Stored data entries:
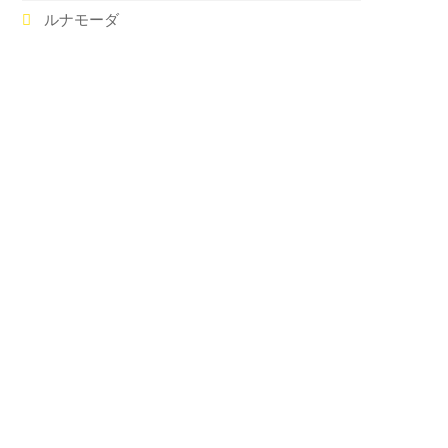
ルナモーダ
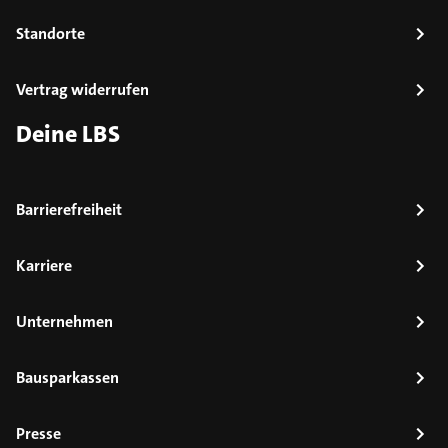
Standorte
Vertrag widerrufen
Deine LBS
Barrierefreiheit
Karriere
Unternehmen
Bausparkassen
Presse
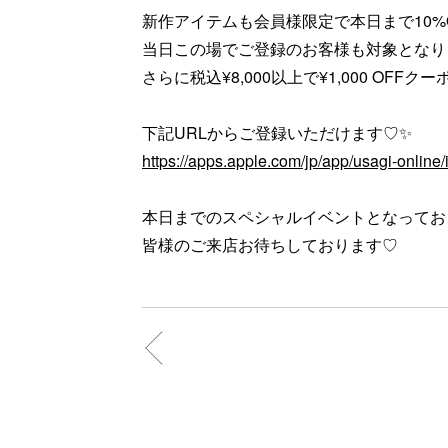
新作アイテムも会員様限定で本日まで10%OF
当日この場でご登録のお客様も対象となりま
さらに税込¥8,000以上で¥1,000 OFFク
下記URLからご登録いただけます♡✨
https://apps.apple.com/jp/app/usagi-onlin
本日までのスペシャルイベントとなってお
皆様のご来店お待ちしております♡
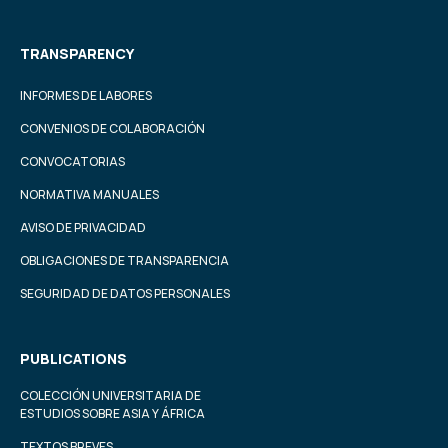
TRANSPARENCY
INFORMES DE LABORES
CONVENIOS DE COLABORACIÓN
CONVOCATORIAS
NORMATIVA MANUALES
AVISO DE PRIVACIDAD
OBLIGACIONES DE TRANSPARENCIA
SEGURIDAD DE DATOS PERSONALES
PUBLICATIONS
COLECCIÓN UNIVERSITARIA DE
ESTUDIOS SOBRE ASIA Y ÁFRICA
TEXTOS BREVES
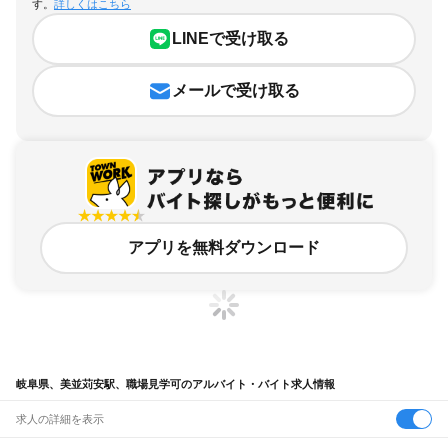
す。
詳しくはこちら
LINEで受け取る
メールで受け取る
アプリを無料ダウンロード
岐阜県、美並苅安駅、職場見学可のアルバイト・バイト求人情報
求人の詳細を表示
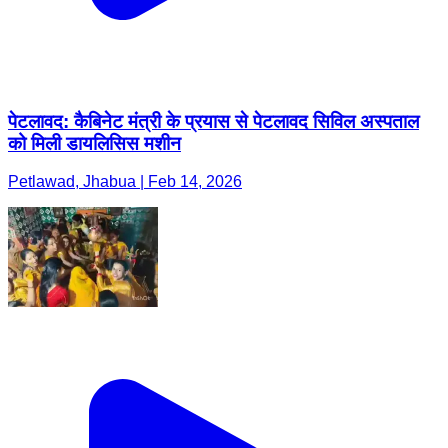
पेटलावद: कैबिनेट मंत्री के प्रयास से पेटलावद सिविल अस्पताल
को मिली डायलिसिस मशीन
Petlawad, Jhabua | Feb 14, 2026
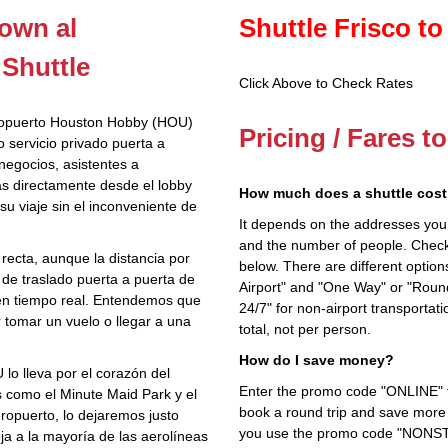
own al
Shuttle Frisco to
Shuttle
Click Above to Check Rates
eropuerto Houston Hobby (HOU)
Pricing / Fares t
o servicio privado puerta a
negocios, asistentes a
as directamente desde el lobby
How much does a shuttle cost 
su viaje sin el inconveniente de
It depends on the addresses you en
and the number of people. Check 
recta, aunque la distancia por
below. There are different options
de traslado puerta a puerta de
Airport" and "One Way" or "Roun
 en tiempo real. Entendemos que
24/7" for non-airport transporta
 tomar un vuelo o llegar a una
total, not per person.
How do I save money?
lo lleva por el corazón del
Enter the promo code "ONLINE" fo
 como el Minute Maid Park y el
book a round trip and save more b
opuerto, lo dejaremos justo
you use the promo code "NONSTOP
oja a la mayoría de las aerolíneas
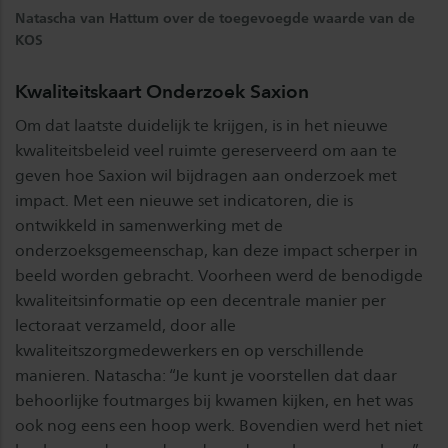
Natascha van Hattum over de toegevoegde waarde van de
KOS
Kwaliteitskaart Onderzoek Saxion
Om dat laatste duidelijk te krijgen, is in het nieuwe
kwaliteitsbeleid veel ruimte gereserveerd om aan te
geven hoe Saxion wil bijdragen aan onderzoek met
impact. Met een nieuwe set indicatoren, die is
ontwikkeld in samenwerking met de
onderzoeksgemeenschap, kan deze impact scherper in
beeld worden gebracht. Voorheen werd de benodigde
kwaliteitsinformatie op een decentrale manier per
lectoraat verzameld, door alle
kwaliteitszorgmedewerkers en op verschillende
manieren. Natascha: “Je kunt je voorstellen dat daar
behoorlijke foutmarges bij kwamen kijken, en het was
ook nog eens een hoop werk. Bovendien werd het niet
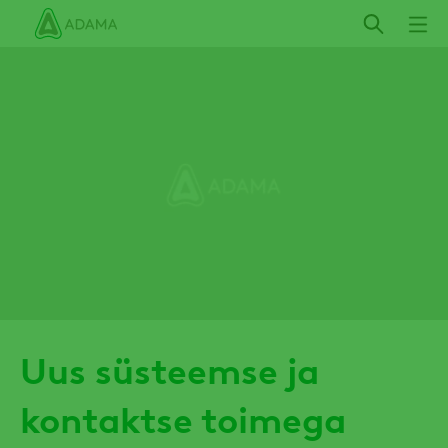
Liigu
edasi
põhisisu
juurde
Uus süsteemse ja
kontaktse toimega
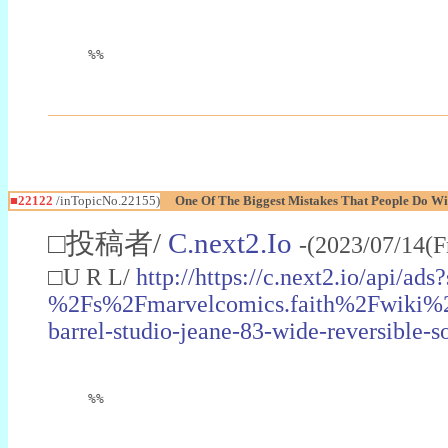
%%
■22122
/inTopicNo.22155)
One Of The Biggest Mistakes That People Do Wit
□投稿者/
C.next2.Io
-(2023/07/14(F
□U R L/
http://https://c.next2.io/ap
%2Fs%2Fmarvelcomics.faith%2Fwiki%2
barrel-studio-jeane-83-wide-reversibl
%%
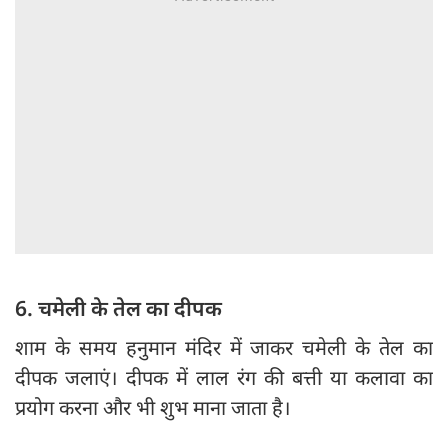
6. चमेली के तेल का दीपक
शाम के समय हनुमान मंदिर में जाकर चमेली के तेल का
दीपक जलाएं। दीपक में लाल रंग की बत्ती या कलावा का
प्रयोग करना और भी शुभ माना जाता है।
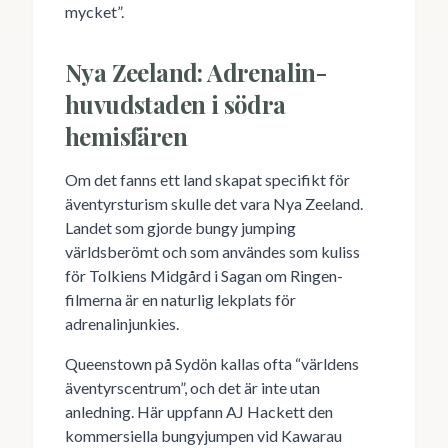
mycket”.
Nya Zeeland: Adrenalin-
huvudstaden i södra
hemisfären
Om det fanns ett land skapat specifikt för
äventyrsturism skulle det vara Nya Zeeland.
Landet som gjorde bungy jumping
världsberömt och som användes som kuliss
för Tolkiens Midgård i Sagan om Ringen-
filmerna är en naturlig lekplats för
adrenalinjunkies.
Queenstown på Sydön kallas ofta “världens
äventyrscentrum”, och det är inte utan
anledning. Här uppfann AJ Hackett den
kommersiella bungyjumpen vid Kawarau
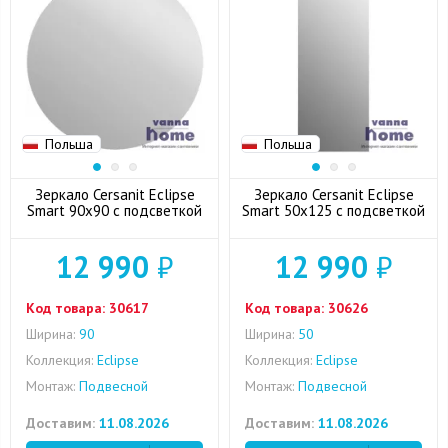
Польша
Польша
Зеркало Cersanit Eclipse
Зеркало Cersanit Eclipse
Smart 90x90 с подсветкой
Smart 50x125 с подсветкой
12 990
₽
12 990
₽
Код товара:
30617
Код товара:
30626
Ширина:
90
Ширина:
50
Коллекция:
Eclipse
Коллекция:
Eclipse
Монтаж:
Подвесной
Монтаж:
Подвесной
Доставим:
11.08.2026
Доставим:
11.08.2026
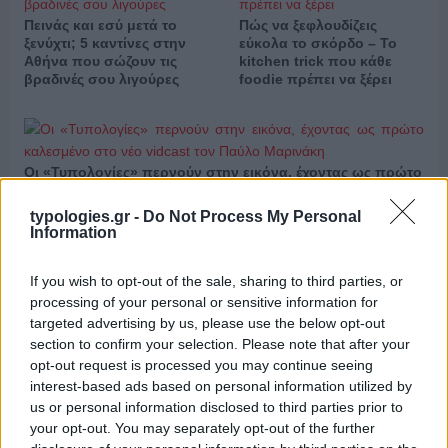
Πεινάς και εσύ μετά το
Πώς να ξεφλουδίζεις
ξενύχτι; 5 καντίνες στην
εύκολα το σκόρδο – Το
Αθήνα που σώζουν τις
kitchen trick που κάθε
βραδινές σου λιγούρες
foodie πρέπει να ξέρει
Οι «Τυπολογίες» περνούν στην εικόνα, έχοντας ως πρώτο
καλεσμένο στο νέο vidcast τον Παύλο Μαρινάκη
typologies.gr -
Do Not Process My Personal
Information
If you wish to opt-out of the sale, sharing to third parties, or
processing of your personal or sensitive information for
targeted advertising by us, please use the below opt-out
«Τυπολογίες» στο
section to confirm your selection. Please note that after your
YouTube: Ο Δήμος
Βερύκιος ανοίγει τα χαρτιά
opt-out request is processed you may continue seeing
Τηλεοπτικά
του – Vidcast
interest-based ads based on personal information utilized by
«Μαγειρέματα», Ψηφιακοί
us or personal information disclosed to third parties prior to
Πόλεμοι και ένα…
Τσουνάμι Αλλαγών: Η
your opt-out. You may separately opt-out of the further
Εβδομάδα που Ανακάτεψε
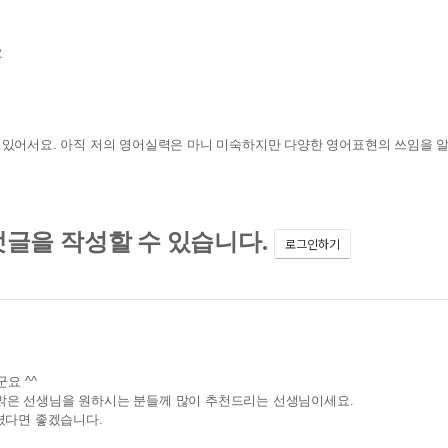
요
 있어서요. 아직 저의 영어실력은 마니 미숙하지만 다양한 영어표현의 쓰임을 알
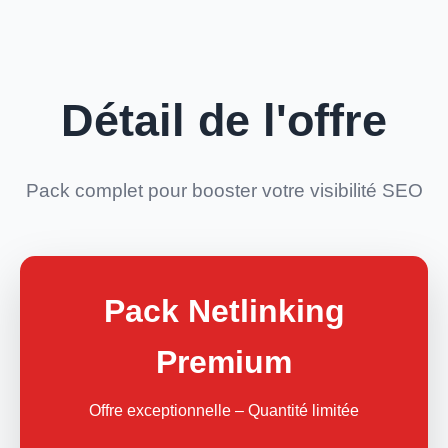
Détail de l'offre
Pack complet pour booster votre visibilité SEO
Pack Netlinking
Premium
Offre exceptionnelle – Quantité limitée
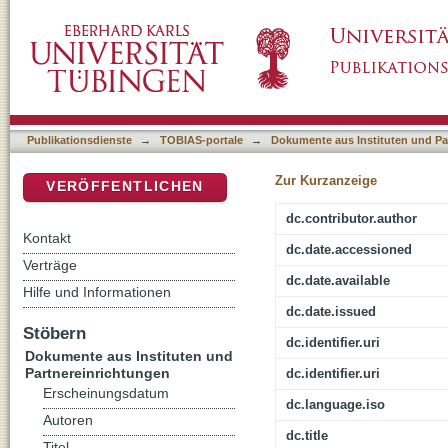
"Der erlöste Mensch" : Zur Anthropologie P.
DSpace Repositorium (Manakin basiert)
Publikationsdienste
→
TOBIAS-portale
→
Dokumente aus Instituten und Pa
Zur Kurzanzeige
VERÖFFENTLICHEN
dc.contributor.author
Kontakt
dc.date.accessioned
Verträge
dc.date.available
Hilfe und Informationen
dc.date.issued
Stöbern
dc.identifier.uri
Dokumente aus Instituten und
Partnereinrichtungen
dc.identifier.uri
Erscheinungsdatum
dc.language.iso
Autoren
dc.title
Titel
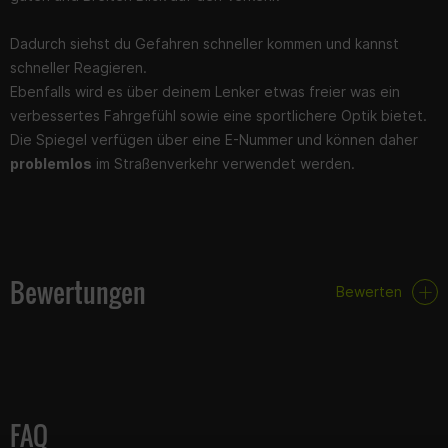
Dadurch siehst du Gefahren schneller kommen und kannst
schneller Reagieren.
Ebenfalls wird es über deinem Lenker etwas freier was ein
verbessertes Fahrgefühl sowie eine sportlichere Optik bietet.
Die Spiegel verfügen über eine E-Nummer und können daher
problemlos
im Straßenverkehr verwendet werden.
Bewertungen
Bewerten
FAQ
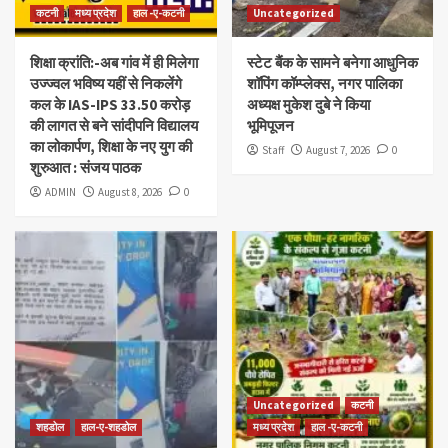
कटनी
मध्य प्रदेश
हाल -ए-कटनी
Uncategorized
शिक्षा क्रांति:-अब गांव में ही मिलेगा
स्टेट बैंक के सामने बनेगा आधुनिक
उज्ज्वल भविष्य यहीं से निकलेंगे
शॉपिंग कॉम्प्लेक्स, नगर पालिका
कल के IAS-IPS 33.50 करोड़
अध्यक्ष मुकेश दुबे ने किया
की लागत से बने सांदीपनि विद्यालय
भूमिपूजन
का लोकार्पण, शिक्षा के नए युग की
Staff
August 7, 2026
0
शुरुआत : संजय पाठक
ADMIN
August 8, 2026
0
Uncategorized
कटनी
शहडोल
हाल-ए-शहडोल
मध्य प्रदेश
हाल -ए-कटनी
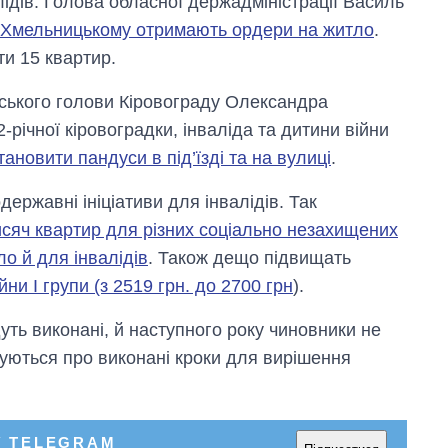
лідів. Голова обласної держадміністрації Василь
в Хмельницькому отримають ордери на житло
.
ти 15 квартир.
іського голови Кіровограду Олександра
-річної кіровоградки, інваліда та дитини війни
тановити пандуси в під’їзді та на вулиці
.
ержавні ініціативи для інвалідів. Так
исяч квартир для різних соціально незахищених
ло й для інвалідів
. Також дещо підвищать
йни I групи (з 2519 грн. до 2700 грн
).
Як зросли тарифи
на холодну воду у
містах України на
уть виконані, й наступного року чиновники не
початок серпня
уються про виконані кроки для вирішення
У TELEGRAM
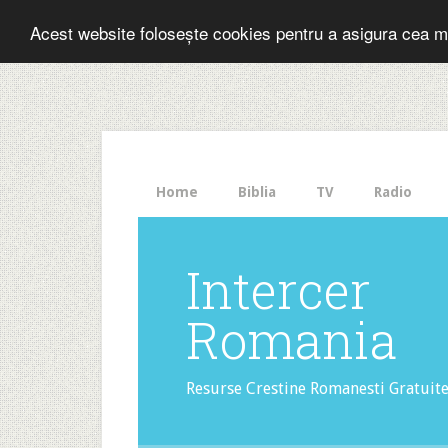
Folosesti Inter
Acest website folosește cookies pentru a asigura cea m
The
HelloBar
- a
little
bar
that
Home
Biblia
TV
Radio
gets
noticed!
Intercer
Romania
Resurse Crestine Romanesti Gratuit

### WHAT YOU NEED TO DO
Show every line in the entries above that contains the string "save".

### EXPECTED ANSWER
How do I save money?
book a round trip and save more b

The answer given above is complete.